EXERCISE DIRECTIONS:
What the task needs is the data below, written out verbatim.

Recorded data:
⟨

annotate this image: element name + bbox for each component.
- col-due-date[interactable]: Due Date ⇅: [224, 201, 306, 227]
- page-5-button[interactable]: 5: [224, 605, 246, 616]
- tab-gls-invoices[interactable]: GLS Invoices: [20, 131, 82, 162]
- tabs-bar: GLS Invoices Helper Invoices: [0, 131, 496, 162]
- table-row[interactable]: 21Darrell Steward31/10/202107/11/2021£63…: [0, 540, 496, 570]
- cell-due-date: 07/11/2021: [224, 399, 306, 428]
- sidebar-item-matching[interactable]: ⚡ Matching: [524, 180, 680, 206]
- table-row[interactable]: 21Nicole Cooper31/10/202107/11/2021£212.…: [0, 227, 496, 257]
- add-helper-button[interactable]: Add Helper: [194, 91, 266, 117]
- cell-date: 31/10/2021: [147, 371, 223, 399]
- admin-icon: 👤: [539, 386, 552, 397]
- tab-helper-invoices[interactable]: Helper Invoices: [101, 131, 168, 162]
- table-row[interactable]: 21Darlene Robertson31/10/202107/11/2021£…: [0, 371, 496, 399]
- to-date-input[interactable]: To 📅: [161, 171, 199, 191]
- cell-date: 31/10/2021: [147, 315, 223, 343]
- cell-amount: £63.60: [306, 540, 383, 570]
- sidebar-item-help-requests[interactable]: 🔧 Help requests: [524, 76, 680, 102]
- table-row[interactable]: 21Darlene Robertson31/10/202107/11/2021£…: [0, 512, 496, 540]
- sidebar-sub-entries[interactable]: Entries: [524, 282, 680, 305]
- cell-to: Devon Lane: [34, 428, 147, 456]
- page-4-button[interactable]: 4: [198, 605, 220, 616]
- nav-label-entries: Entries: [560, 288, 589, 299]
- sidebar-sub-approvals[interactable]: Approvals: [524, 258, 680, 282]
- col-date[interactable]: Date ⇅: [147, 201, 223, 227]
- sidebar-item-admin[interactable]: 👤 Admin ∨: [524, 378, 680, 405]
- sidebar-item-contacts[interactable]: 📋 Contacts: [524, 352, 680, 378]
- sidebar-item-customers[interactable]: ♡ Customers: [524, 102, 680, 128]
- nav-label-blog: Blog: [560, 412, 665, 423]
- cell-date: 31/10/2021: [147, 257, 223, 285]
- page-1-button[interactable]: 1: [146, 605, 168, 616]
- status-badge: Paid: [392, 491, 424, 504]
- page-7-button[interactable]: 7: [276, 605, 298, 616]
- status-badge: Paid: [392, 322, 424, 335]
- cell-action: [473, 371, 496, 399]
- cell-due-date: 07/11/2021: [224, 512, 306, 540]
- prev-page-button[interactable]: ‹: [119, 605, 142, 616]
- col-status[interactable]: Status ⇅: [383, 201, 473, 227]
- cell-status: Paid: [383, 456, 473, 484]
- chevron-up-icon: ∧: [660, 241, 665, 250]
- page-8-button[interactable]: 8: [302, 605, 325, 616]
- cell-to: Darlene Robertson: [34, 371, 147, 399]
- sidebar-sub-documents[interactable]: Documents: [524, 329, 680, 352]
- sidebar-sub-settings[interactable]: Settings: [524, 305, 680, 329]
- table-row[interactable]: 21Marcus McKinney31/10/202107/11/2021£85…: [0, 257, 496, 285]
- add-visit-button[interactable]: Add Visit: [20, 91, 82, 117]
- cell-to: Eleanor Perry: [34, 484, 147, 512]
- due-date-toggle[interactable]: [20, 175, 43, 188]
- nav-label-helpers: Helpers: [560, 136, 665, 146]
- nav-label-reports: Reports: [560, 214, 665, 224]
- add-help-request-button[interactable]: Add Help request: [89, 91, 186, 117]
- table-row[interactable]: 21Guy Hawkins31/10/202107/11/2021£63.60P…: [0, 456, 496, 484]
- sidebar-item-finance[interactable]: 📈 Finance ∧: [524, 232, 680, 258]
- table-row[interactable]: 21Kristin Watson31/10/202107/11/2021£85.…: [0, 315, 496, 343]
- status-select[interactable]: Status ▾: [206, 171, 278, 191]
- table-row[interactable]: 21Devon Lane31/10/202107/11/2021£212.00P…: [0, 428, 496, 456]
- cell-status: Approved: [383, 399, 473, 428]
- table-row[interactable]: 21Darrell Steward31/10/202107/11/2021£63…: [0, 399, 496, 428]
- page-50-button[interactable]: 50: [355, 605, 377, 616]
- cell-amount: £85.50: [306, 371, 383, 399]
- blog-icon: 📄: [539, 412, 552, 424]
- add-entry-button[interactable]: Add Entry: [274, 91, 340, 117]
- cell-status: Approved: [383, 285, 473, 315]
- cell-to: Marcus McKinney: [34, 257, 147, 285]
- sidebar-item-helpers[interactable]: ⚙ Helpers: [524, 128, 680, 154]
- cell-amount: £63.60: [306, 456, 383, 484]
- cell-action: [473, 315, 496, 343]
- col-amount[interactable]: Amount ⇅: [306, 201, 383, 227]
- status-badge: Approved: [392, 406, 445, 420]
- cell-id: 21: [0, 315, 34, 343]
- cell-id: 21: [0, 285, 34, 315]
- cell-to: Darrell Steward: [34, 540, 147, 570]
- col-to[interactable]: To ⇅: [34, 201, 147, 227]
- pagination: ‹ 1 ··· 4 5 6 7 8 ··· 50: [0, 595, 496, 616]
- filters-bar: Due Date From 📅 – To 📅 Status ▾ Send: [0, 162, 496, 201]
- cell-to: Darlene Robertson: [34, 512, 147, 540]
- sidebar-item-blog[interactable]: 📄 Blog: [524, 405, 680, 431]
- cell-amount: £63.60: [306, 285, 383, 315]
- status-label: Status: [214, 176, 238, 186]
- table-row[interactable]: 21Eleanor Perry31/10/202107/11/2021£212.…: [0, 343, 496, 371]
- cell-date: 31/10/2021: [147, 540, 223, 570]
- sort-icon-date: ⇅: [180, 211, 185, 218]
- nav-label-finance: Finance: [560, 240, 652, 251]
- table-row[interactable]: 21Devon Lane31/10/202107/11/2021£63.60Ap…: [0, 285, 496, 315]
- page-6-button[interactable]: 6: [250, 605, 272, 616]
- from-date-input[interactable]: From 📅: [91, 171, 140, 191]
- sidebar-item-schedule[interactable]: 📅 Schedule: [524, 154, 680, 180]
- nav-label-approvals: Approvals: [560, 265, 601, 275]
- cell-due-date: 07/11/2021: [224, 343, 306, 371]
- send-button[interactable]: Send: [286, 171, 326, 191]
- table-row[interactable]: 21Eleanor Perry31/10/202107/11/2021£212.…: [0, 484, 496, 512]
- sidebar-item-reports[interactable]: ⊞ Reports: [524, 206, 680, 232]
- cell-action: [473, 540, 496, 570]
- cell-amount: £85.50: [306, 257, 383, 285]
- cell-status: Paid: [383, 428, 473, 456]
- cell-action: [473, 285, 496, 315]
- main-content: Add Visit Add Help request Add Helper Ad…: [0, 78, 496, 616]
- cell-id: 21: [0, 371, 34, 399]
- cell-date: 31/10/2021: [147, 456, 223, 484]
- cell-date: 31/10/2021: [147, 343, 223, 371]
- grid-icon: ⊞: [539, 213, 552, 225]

⟩

RESPONSE FOR THIS EXERCISE:
annotate this image: element name + bbox for each component.
- col-due-date[interactable]: Due Date ⇅: [224, 201, 306, 227]
- page-5-button[interactable]: 5: [224, 605, 246, 616]
- tab-gls-invoices[interactable]: GLS Invoices: [20, 131, 82, 162]
- tabs-bar: GLS Invoices Helper Invoices: [0, 131, 496, 162]
- table-row[interactable]: 21Darrell Steward31/10/202107/11/2021£63…: [0, 540, 496, 570]
- cell-due-date: 07/11/2021: [224, 399, 306, 428]
- sidebar-item-matching[interactable]: ⚡ Matching: [524, 180, 680, 206]
- table-row[interactable]: 21Nicole Cooper31/10/202107/11/2021£212.…: [0, 227, 496, 257]
- add-helper-button[interactable]: Add Helper: [194, 91, 266, 117]
- cell-date: 31/10/2021: [147, 371, 223, 399]
- admin-icon: 👤: [539, 386, 552, 397]
- tab-helper-invoices[interactable]: Helper Invoices: [101, 131, 168, 162]
- table-row[interactable]: 21Darlene Robertson31/10/202107/11/2021£…: [0, 371, 496, 399]
- to-date-input[interactable]: To 📅: [161, 171, 199, 191]
- cell-date: 31/10/2021: [147, 315, 223, 343]
- cell-amount: £63.60: [306, 540, 383, 570]
- sidebar-item-help-requests[interactable]: 🔧 Help requests: [524, 76, 680, 102]
- table-row[interactable]: 21Darlene Robertson31/10/202107/11/2021£…: [0, 512, 496, 540]
- sidebar-sub-entries[interactable]: Entries: [524, 282, 680, 305]
- cell-to: Devon Lane: [34, 428, 147, 456]
- page-4-button[interactable]: 4: [198, 605, 220, 616]
- nav-label-entries: Entries: [560, 288, 589, 299]
- sidebar-sub-approvals[interactable]: Approvals: [524, 258, 680, 282]
- col-date[interactable]: Date ⇅: [147, 201, 223, 227]
- sidebar-item-admin[interactable]: 👤 Admin ∨: [524, 378, 680, 405]
- sidebar-item-contacts[interactable]: 📋 Contacts: [524, 352, 680, 378]
- sidebar-item-customers[interactable]: ♡ Customers: [524, 102, 680, 128]
- nav-label-blog: Blog: [560, 412, 665, 423]
- cell-date: 31/10/2021: [147, 257, 223, 285]
- page-1-button[interactable]: 1: [146, 605, 168, 616]
- status-badge: Paid: [392, 491, 424, 504]
- page-7-button[interactable]: 7: [276, 605, 298, 616]
- status-badge: Paid: [392, 322, 424, 335]
- cell-action: [473, 371, 496, 399]
- cell-due-date: 07/11/2021: [224, 512, 306, 540]
- prev-page-button[interactable]: ‹: [119, 605, 142, 616]
- col-status[interactable]: Status ⇅: [383, 201, 473, 227]
- cell-status: Paid: [383, 456, 473, 484]
- chevron-up-icon: ∧: [660, 241, 665, 250]
- page-8-button[interactable]: 8: [302, 605, 325, 616]
- cell-to: Darlene Robertson: [34, 371, 147, 399]
- sidebar-sub-documents[interactable]: Documents: [524, 329, 680, 352]
- sidebar-sub-settings[interactable]: Settings: [524, 305, 680, 329]
- table-row[interactable]: 21Marcus McKinney31/10/202107/11/2021£85…: [0, 257, 496, 285]
- add-visit-button[interactable]: Add Visit: [20, 91, 82, 117]
- cell-to: Eleanor Perry: [34, 484, 147, 512]
- due-date-toggle[interactable]: [20, 175, 43, 188]
- nav-label-helpers: Helpers: [560, 136, 665, 146]
- nav-label-reports: Reports: [560, 214, 665, 224]
- add-help-request-button[interactable]: Add Help request: [89, 91, 186, 117]
- table-row[interactable]: 21Guy Hawkins31/10/202107/11/2021£63.60P…: [0, 456, 496, 484]
- sidebar-item-finance[interactable]: 📈 Finance ∧: [524, 232, 680, 258]
- table-row[interactable]: 21Kristin Watson31/10/202107/11/2021£85.…: [0, 315, 496, 343]
- status-select[interactable]: Status ▾: [206, 171, 278, 191]
- table-row[interactable]: 21Devon Lane31/10/202107/11/2021£212.00P…: [0, 428, 496, 456]
- cell-status: Approved: [383, 399, 473, 428]
- table-row[interactable]: 21Darrell Steward31/10/202107/11/2021£63…: [0, 399, 496, 428]
- page-50-button[interactable]: 50: [355, 605, 377, 616]
- cell-amount: £85.50: [306, 371, 383, 399]
- blog-icon: 📄: [539, 412, 552, 424]
- add-entry-button[interactable]: Add Entry: [274, 91, 340, 117]
- cell-status: Approved: [383, 285, 473, 315]
- cell-to: Marcus McKinney: [34, 257, 147, 285]
- sidebar-item-helpers[interactable]: ⚙ Helpers: [524, 128, 680, 154]
- cell-amount: £63.60: [306, 456, 383, 484]
- cell-action: [473, 315, 496, 343]
- col-amount[interactable]: Amount ⇅: [306, 201, 383, 227]
- status-badge: Approved: [392, 406, 445, 420]
- cell-id: 21: [0, 315, 34, 343]
- cell-id: 21: [0, 285, 34, 315]
- cell-to: Darrell Steward: [34, 540, 147, 570]
- col-to[interactable]: To ⇅: [34, 201, 147, 227]
- pagination: ‹ 1 ··· 4 5 6 7 8 ··· 50: [0, 595, 496, 616]
- filters-bar: Due Date From 📅 – To 📅 Status ▾ Send: [0, 162, 496, 201]
- cell-to: Darlene Robertson: [34, 512, 147, 540]
- sidebar-item-blog[interactable]: 📄 Blog: [524, 405, 680, 431]
- cell-amount: £63.60: [306, 285, 383, 315]
- status-label: Status: [214, 176, 238, 186]
- table-row[interactable]: 21Eleanor Perry31/10/202107/11/2021£212.…: [0, 343, 496, 371]
- cell-date: 31/10/2021: [147, 540, 223, 570]
- sort-icon-date: ⇅: [180, 211, 185, 218]
- nav-label-finance: Finance: [560, 240, 652, 251]
- table-row[interactable]: 21Devon Lane31/10/202107/11/2021£63.60Ap…: [0, 285, 496, 315]
- page-6-button[interactable]: 6: [250, 605, 272, 616]
- from-date-input[interactable]: From 📅: [91, 171, 140, 191]
- sidebar-item-schedule[interactable]: 📅 Schedule: [524, 154, 680, 180]
- nav-label-approvals: Approvals: [560, 265, 601, 275]
- cell-due-date: 07/11/2021: [224, 343, 306, 371]
- send-button[interactable]: Send: [286, 171, 326, 191]
- table-row[interactable]: 21Eleanor Perry31/10/202107/11/2021£212.…: [0, 484, 496, 512]
- sidebar-item-reports[interactable]: ⊞ Reports: [524, 206, 680, 232]
- cell-action: [473, 540, 496, 570]
- cell-amount: £85.50: [306, 257, 383, 285]
- cell-status: Paid: [383, 428, 473, 456]
- cell-action: [473, 285, 496, 315]
- main-content: Add Visit Add Help request Add Helper Ad…: [0, 78, 496, 616]
- cell-id: 21: [0, 371, 34, 399]
- cell-date: 31/10/2021: [147, 456, 223, 484]
- cell-date: 31/10/2021: [147, 343, 223, 371]
- grid-icon: ⊞: [539, 213, 552, 225]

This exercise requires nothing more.